I am trying to loop over multiple different child classes of a parent. Ideally I would like to save the child objects in a vector of smart pointers. The following outputs "Update idle" for every call to the method Update. I would like for the call to be the overridden variants of the method. What is the best way of solving this problem?

#include <iostream>
#include <memory>
#include <vector>

class Foo
{
public:
    virtual void Update(){
        std::cout << "Update idle" << std::endl;
    }; 
};

class Foo1 : public Foo
{
public:
    void Update() override
    {
        std::cout << "Update Foo1" << std::endl;
    }
};

class Foo2 : public Foo
{
    void Update() override
    {
        std::cout << Bar() << std::endl;
    }

    std::string Bar(){
        return "Update Foo2";
    }
};


int main() {
    std::vector<std::shared_ptr<Foo>> vec{
        std::make_shared<Foo>(Foo{}), 
        std::make_shared<Foo>(Foo1{}), 
        std::make_shared<Foo>(Foo2{})
    };

    for (auto &&ptr : vec)
    {
        ptr->Update();
    }
}   

CodePudding user response：

std::make_shared<T>(args) creates an new instance of T, passing args to T's constructor, and then returns that instance in a std::shared_ptr<T>.

As such, your code is not dynamically creating any Foo1 or Foo2 object for the vector at all.
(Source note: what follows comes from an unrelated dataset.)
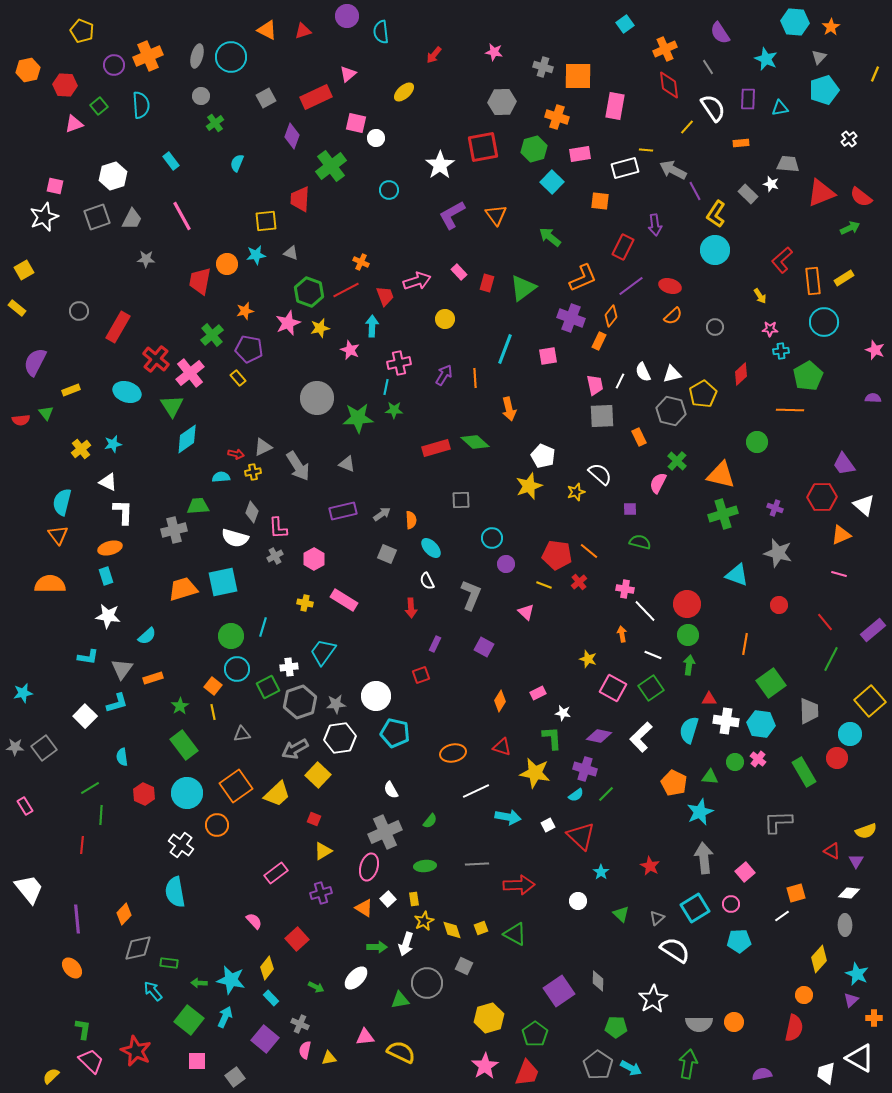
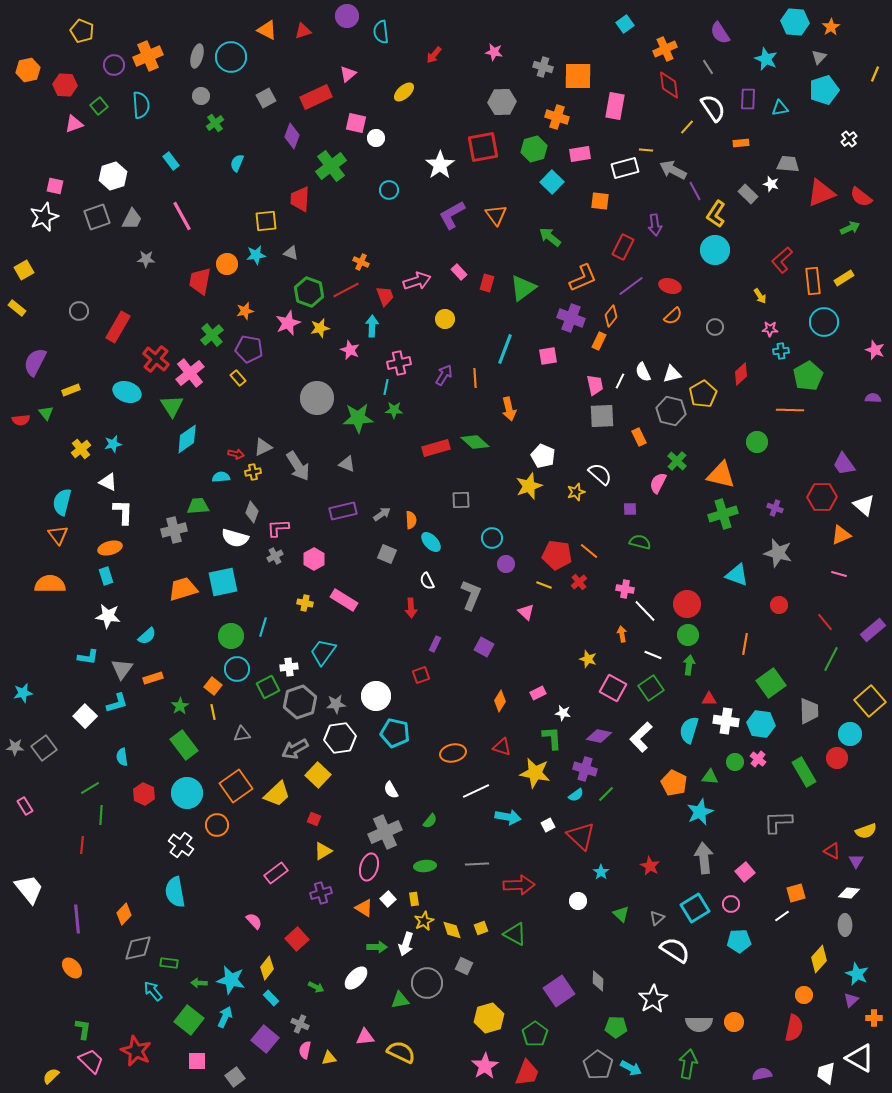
pink L-shape at (278, 528): rotated 90 degrees clockwise
cyan ellipse at (431, 548): moved 6 px up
It is creating 3 dynamic Foo objects, all of which are copy-constructed from temporary Foo, Foo1 and Foo2 objects.

In other words:

std::make_shared<Foo>(Foo{}) is equivalent to new Foo(Foo{})

std::make_shared<Foo>(Foo1{}) is equivalent to new Foo(Foo1{})

std::make_shared<Foo>(Foo2{}) is equivalent to new Foo(Foo2{})

You actually want the equivalent of new Foo, new Foo1 and new Foo2, so use this instead:

std::vector<std::shared_ptr<Foo>> vec{
    std::make_shared<Foo>(), 
    std::make_shared<Foo1>(), 
    std::make_shared<Foo2>()
};

Online Demo

Even though your std::vector holds std::shared_ptr<Foo> elements, but std::make_shared<Foo1>() will return a std::shared_ptr<Foo1>() and std::make_shared<Foo2>() will return a std::shared_ptr<Foo2>(), this is OK because std::shared_ptr<Foo1> and std::shared_ptr<Foo2> are convertible to std::shared_ptr<Foo> by virtue of the fact that Foo1 and Foo derive from Foo.